Samantha: All of Manhattan is here.
Stanford: Who’s watching the island?

Carrie: I tried the trapeze yesterday for that piece that I’m writing.
Charlotte: I could never! I have the most terrible fear of heights.
Carrie: Well, I do not. You’ve seen my shoes.

Carrie, <after being told to take off her shoes>: But… this is an outfit!


Charlotte: Did I ever tell you I was a cheerleader?
Miranda: No, because you knew I would mock you endlessly.

Charlotte: Big is in town?
Carrie: Yeah, he’s here for a little heart thing.
Miranda: What, is he on the list to get one?

Big: So I guess this is what we’d be like in our 70’s. No sex and board games.
Carrie: Aww, you’re already thinking about your next birthday?

<Samantha asks Carrie if the guy she just met (still within earshot) is straight or gay>
Samantha: Martini straight up or with a twist?

Samantha: Besides, there’s no such thing as bad publicity.br/>Carrie: Yeah, you would say that you’re a publicist.

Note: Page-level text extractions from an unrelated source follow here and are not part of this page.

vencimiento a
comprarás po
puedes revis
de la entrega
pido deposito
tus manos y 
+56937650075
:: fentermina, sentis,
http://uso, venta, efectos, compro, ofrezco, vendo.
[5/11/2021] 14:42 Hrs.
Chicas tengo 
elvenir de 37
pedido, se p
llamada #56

Miranda: <gets hit in the head with Nerf ball> I just realized… maybe it’s maturity or the wisdom that comes with age, but the witch in Hansel and Gretel — she’s very misunderstood. I mean, the woman builds her dream house and these brats come along and start eating it.

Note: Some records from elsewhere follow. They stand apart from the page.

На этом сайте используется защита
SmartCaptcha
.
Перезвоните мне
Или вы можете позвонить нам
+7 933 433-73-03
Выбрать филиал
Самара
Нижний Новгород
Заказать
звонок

Miranda: I spoke to a woman with a masters in finance — all she wanted to talk about was her Diaper Genie.

<Carrie brought Miranda along for a double non-date>
Miranda: <looks at watch> I have to go feed my cat.
Carrie: <voiceover> Miranda had invoked our code phrase, honed over years of bad parties, awful dates and phone calls that wouldn’t end. Unfortunately, I wasn’t ready to accept defeat. <out loud> I thought you already fed your cat.
Miranda: I have to feed it again.
Manhattan Guy: Cat people — all freaks.

Carrie: When did being alone become the modern-day equivalent of being a leper? Will Manhattan restaurants soon be divided up into sections — smoking / non-smoking, single / non-single?br/>
Charlotte: How can you forget a guy you’ve slept with?
Carrie: Toto, I don’t think we’re in single-digits anymore. ​

Trey: You’re learning Chinese?
Charlotte: Well, just in case, I want to be able to speak to the baby.